At Inver, on the shores of Loch Fyne on Scotland’s west coast, chef Pam Brunton incorporates seasonal seaweeds growing on the shores into salads and cooked dishes at the restaurant, as well as using them as condiments. She treats every variety on its merits and none goes into a recipe willy-nilly.
Here, Duncan Smallman of Caledonian Seaweeds offers a run-down of some popular varieties, while overleaf Brunton shares two seaweed recipes.
A guide to Inver’s seaweeds
Tangle/oarweed/kombu – Laminaria digitata
Similar to Japanese kombu and used in dashi. Fried until crisp, it has a kind of sweet cabbage flavour. It can be chewy with a definite, umami-rich edge.

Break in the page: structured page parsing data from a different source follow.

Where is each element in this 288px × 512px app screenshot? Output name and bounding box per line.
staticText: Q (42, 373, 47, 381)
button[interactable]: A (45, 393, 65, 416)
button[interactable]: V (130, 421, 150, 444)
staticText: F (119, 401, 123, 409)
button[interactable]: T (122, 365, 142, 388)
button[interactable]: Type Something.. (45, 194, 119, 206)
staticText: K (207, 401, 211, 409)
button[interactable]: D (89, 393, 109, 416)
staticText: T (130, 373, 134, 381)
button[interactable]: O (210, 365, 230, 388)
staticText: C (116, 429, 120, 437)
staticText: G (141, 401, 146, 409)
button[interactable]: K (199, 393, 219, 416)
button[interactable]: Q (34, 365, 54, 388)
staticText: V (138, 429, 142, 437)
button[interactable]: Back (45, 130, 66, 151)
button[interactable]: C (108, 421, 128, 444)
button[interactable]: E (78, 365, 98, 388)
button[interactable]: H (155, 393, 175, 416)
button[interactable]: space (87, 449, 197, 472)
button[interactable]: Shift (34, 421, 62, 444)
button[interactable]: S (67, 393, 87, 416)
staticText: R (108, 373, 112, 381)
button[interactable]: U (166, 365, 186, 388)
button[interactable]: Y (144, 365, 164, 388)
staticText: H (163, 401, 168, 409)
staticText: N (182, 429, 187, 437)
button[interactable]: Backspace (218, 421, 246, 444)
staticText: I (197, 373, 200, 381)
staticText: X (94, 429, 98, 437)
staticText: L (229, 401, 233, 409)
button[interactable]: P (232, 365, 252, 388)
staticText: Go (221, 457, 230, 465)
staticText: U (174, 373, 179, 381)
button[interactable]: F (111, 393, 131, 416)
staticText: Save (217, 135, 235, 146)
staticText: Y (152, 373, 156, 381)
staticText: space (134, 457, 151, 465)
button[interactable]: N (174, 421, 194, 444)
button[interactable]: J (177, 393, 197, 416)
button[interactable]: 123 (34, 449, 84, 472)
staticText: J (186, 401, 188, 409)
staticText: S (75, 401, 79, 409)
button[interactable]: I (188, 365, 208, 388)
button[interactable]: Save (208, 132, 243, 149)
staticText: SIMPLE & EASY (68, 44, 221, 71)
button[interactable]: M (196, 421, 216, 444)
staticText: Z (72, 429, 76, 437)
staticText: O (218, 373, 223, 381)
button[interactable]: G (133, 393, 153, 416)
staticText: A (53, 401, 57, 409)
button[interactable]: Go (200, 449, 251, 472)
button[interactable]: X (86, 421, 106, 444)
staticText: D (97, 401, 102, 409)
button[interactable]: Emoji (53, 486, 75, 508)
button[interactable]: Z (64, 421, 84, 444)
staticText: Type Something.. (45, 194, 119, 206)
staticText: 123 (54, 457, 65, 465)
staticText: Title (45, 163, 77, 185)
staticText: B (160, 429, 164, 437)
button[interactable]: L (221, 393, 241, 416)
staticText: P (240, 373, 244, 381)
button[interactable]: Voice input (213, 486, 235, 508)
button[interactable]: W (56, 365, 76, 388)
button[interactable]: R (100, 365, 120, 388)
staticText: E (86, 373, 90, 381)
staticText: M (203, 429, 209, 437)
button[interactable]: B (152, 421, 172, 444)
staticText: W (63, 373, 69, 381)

Season November/December to June/July.
Dabberlocks/honey-ware/ Atlantic wakame – Alaria esculenta
A kelp, it can have a similar flavour to wakame when used in Japanese soups. Roasted or fried until crisp it has a kale-like flavour. It adds seasoning when used instead of foil as a wrap for baking fish or roasting a joint. It turns a bright, rich, forest green when cooked.
Season November to July.
Sea spaghetti/ thong weed – Himanthalia elongata
Technically, it is the reproductive receptacle that’s eaten (the seaweed fruit,
if you like). Sea spaghetti is firm, though not chewy to the bite (you could say al dente), with a very delicate flavour. It is moreish, can be slightly sweet, but absorbs and enhances other flavours. It might have a slightly starchy edge to it. It is a dull green when raw, brightening to a forest green when cooked.
Season Mid-April to July.
Dulse/dillisk/dilsk – Palmaria palmata
This is a meaty-tasting, velvet-smooth, crunchy, thin-blade seaweed. Raw, it has a distinct meaty flavour, but some folk find it fishy, maybe similar to an oyster. Fried or crisped up, it has a flavour akin to bacon. Many of the red seaweed species are rich in iron and dulse is no exception.
Season Although it can be found in spring, the typical season is late May/June to the end of October/early November.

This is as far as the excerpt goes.